Les règles nouvelles s’appliquent-elles aux différents cas d’appropriation de ces res nullius que sont les gibiers ? Distinguons :


a)      les actes de chasse (l’appropriation du gibier par un acte de chasse tel que défini dans la loi sur la chasse[2]) ;

b)      les mues[3] trouvées ;

c)      le gibier mort dont la poursuite ou la recherche a été abandonnée par le chasseur et qui est trouvé par un tiers qui s’empare du trophée ;


a) La loi définit l’acte de chasse comme étant « l'action consistant à capturer ou tuer un gibier, de même que celle consistant à le rechercher ou le poursuivre à ces fins[4] ».

L’ancien article 715 du Code civil prévoyaient déjà que des lois pénales particulières dérogeaient aux règles du Code civil en ce qui concerne « la faculté de chasser et de pêcher »[5].

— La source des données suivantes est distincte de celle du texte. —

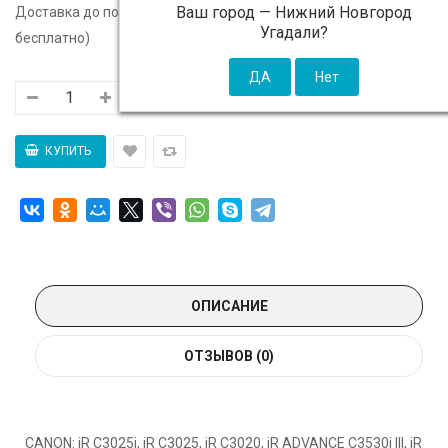
Ваш город —
Нижний Новгород
Доставка до подъезда:
c 10 августа - 300 ₽ (от 5 000 ₽
Угадали?
бесплатно)
ОПИСАНИЕ
ОТЗЫВОВ (0)
CANON: iR C3025i, iR C3025, iR C3020, iR ADVANCE C3530i III, iR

Désormais, un article nouveau, numéroté 3.2, porte un principe de subsidiarité pour faire sortir certains biens du champ d’application de la réforme :


« Les dispositions du présent Livre ne préjudicient pas aux dispositions spéciales régissant des biens particuliers tels que les droits de propriété intellectuelle ou les biens culturels ».

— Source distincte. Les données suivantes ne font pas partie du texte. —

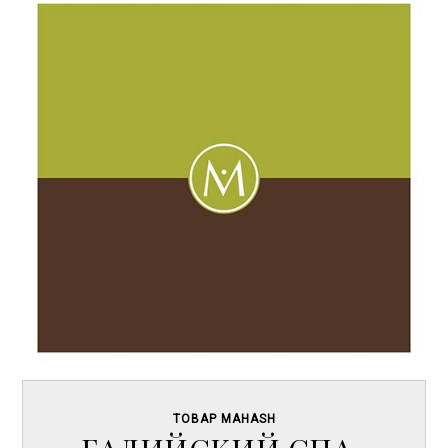
ТОВАР MAHASH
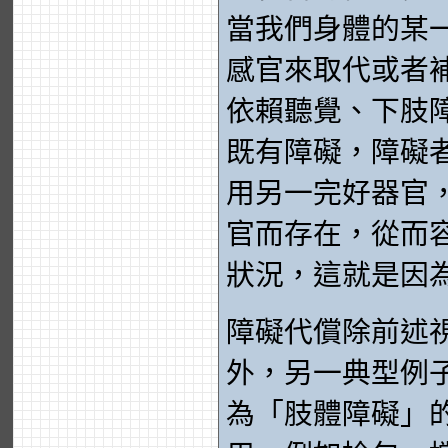
當我們身體的某
感官來取代或者
依賴聽覺、下肢
既有障礙，障礙
用另一完好器官
官而存在，從而
狀況，這就是因
障礙代償除前述
外，另一典型例
為「肢體障礙」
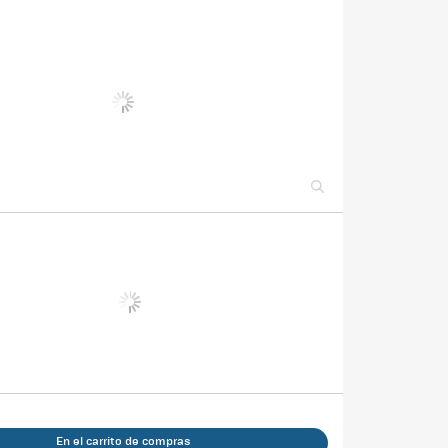
En el carrito de compras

L’exercice de la chasse et de la pêche est visé par le Législateur comme faisant partie de ces « dispositions spéciales », selon les travaux préparatoires qui donnent une table de concordance où l’article 715 est présenté comme ayant son correspondant dans l’article 3.2.


Le nouveau cadre légal ne s’applique donc pas à l’appropriation du gibier durant la chasse ou du poisson durant la pêche. Aucun changement donc pour ce qui concerne les actes de chasse tels que définis légalement, notamment dans le cas le plus fréquent, celui du tir qui tue ou blesse mortellement et permet au tireur de devenir propriétaire du gibier[6]-[7].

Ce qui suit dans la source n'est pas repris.